The Saugerties Village Board voted 4-3 at its March 15 meeting to continue to study of a proposed Community Choice Aggregation plan that would, as described by its provider, Joule Energy, as offering electricity produced by “clean” methods at a lower price than the village residents now pay for power.
The savings are realized through Joule’s representing several municipalities, allowing it to bargain for lower prices for electricity produced by environmentally friendly methods. The trustees have expressed disagreement with the company’s policy of including all residents, unless they opt out, rather than having customers vote positively to opt into the plan.
At the April 5 meeting, however, Trustee Jeff Helmuth questioned the need to pass a local law to continue studying the proposal. “There are other services out there, community based; I’ve been on Clearway for two years. I understand there are some fly-by-night companies coming around, but that hasn’t been my experience. I get the credits on Central Hudson and one time I overpaid my bill and they credited me. They’ve just been wonderful.” On the other hand, Joule Energy is “throwing a net over the entire village, and I find that to be … also, as Alex pointed out, it may not be such a desirable thing to be involved with.”
Helmuth was referring to an earlier statement by the village’s special projects coordinator Alex Wade warning that the village residents could be hit with massive bills, similar to the Texas experience, if there were to be a massive power failure in the state. The proliferation of private power systems led to the Texas catastrophe, and it could do the same in the Northeast. However, Joule’s promotional presentations contrast its policy of not changing the price of electricity for the life of a contract with most power company’s policies of adjusting prices to supply costs regularly.
Trustee Donald Hackett, who had voted against continuing to study Joule Energy’s proposal, told Helmuth that while “you made some great points and I go with them, but unfortunately at the last meeting we had a vote — 4-3 — that we are going to go on with the process.”
Trustee Terry Parisian pointed out that the local law is an agreement to continue studying Joule’s proposal. It would take another local law to join the program. “It gives them the opportunity to explain their program across the board.”

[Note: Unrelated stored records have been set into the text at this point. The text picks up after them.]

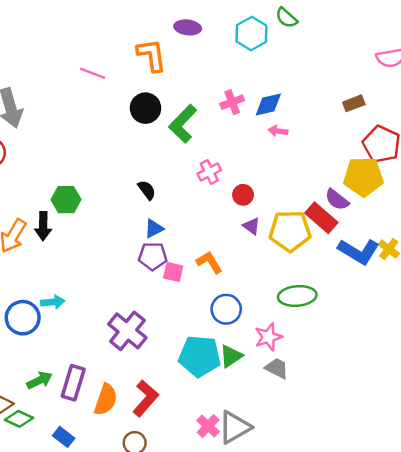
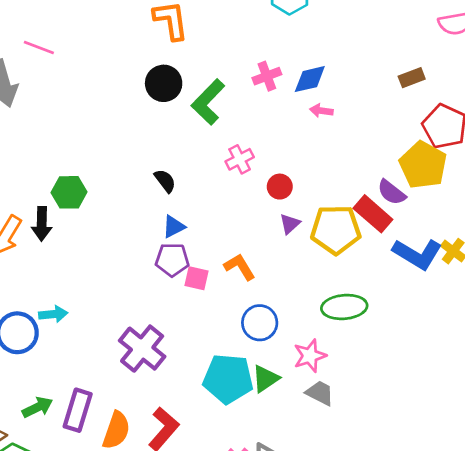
pink line: (92, 73) -> (39, 48), moved
yellow pentagon: (363, 177) -> (423, 165), turned 30
purple triangle: (251, 226) -> (290, 224), turned 42

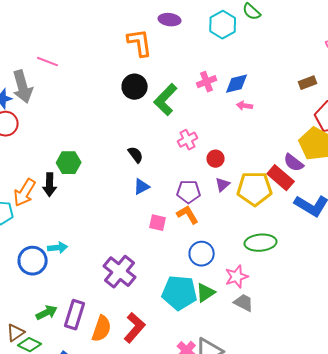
purple pentagon: (172, 260) -> (189, 192), moved

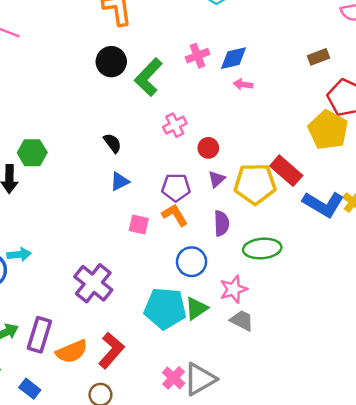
purple semicircle: (294, 163) -> (221, 223), moved, turned -130
orange semicircle: (102, 329) -> (72, 352), turned 48

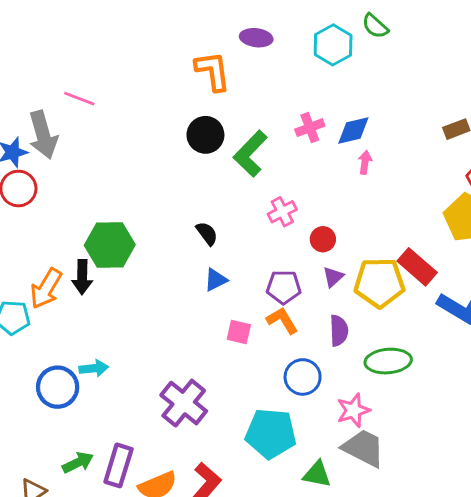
pink arrow: (243, 84) -> (365, 162), turned 90
green hexagon: (32, 153) -> (110, 245), size x1.4
green triangle: (196, 308) -> (317, 474), moved, turned 45
gray trapezoid: (242, 320) -> (363, 448), size x1.5

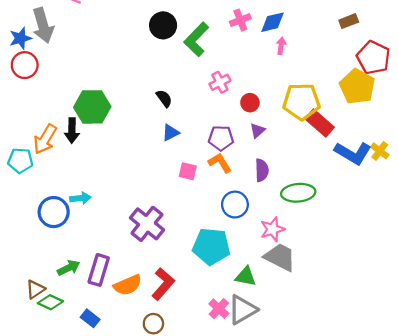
yellow pentagon: (379, 283) -> (301, 102), moved

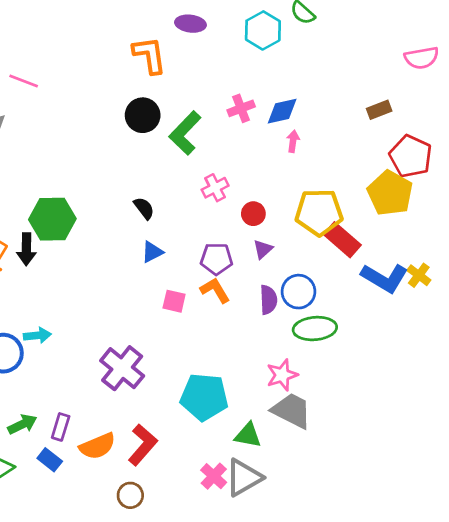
blue circle: (235, 205) -> (298, 292), moved
purple rectangle: (99, 270) -> (61, 427), size x0.7
blue rectangle: (90, 318) -> (50, 460), moved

Helmuth acknowledged that the board had received very positive reactions to the program from citizens, “those that were especially interested, but there will be more votes coming up, on this, so it would be hypocritical of me to vote no to going forward, and then yes on the law, for example.”
Trustee Jeannine Mayer reminded the board that they had requested that their attorney draw up a resolution for the board to continue the study of Joule’s proposal, and suggested they vote on it. “We are just allowing them to do the presentation and disseminate the information.
The board voted to hold a public hearing on the proposal at its next meeting on April 19.
Later in the meeting Trustee Vincent Buono asked whether Mayor Bill Murphy had contacted any of the towns that are receiving their power through Joule. Deputy Mayor Jeannine Mayer, who chaired the meeting in Murphy’s absence, said she is sure that Town Supervisor Fred Costello had contacted them, but she was not sure whether any village official had.
Buono said that if Murphy had not contacted them, “I will try to reach out to these other towns and find out how satisfied they are and if, in fact, it is costing them less than say, Central Hudson. I’ll check with Bill on that.”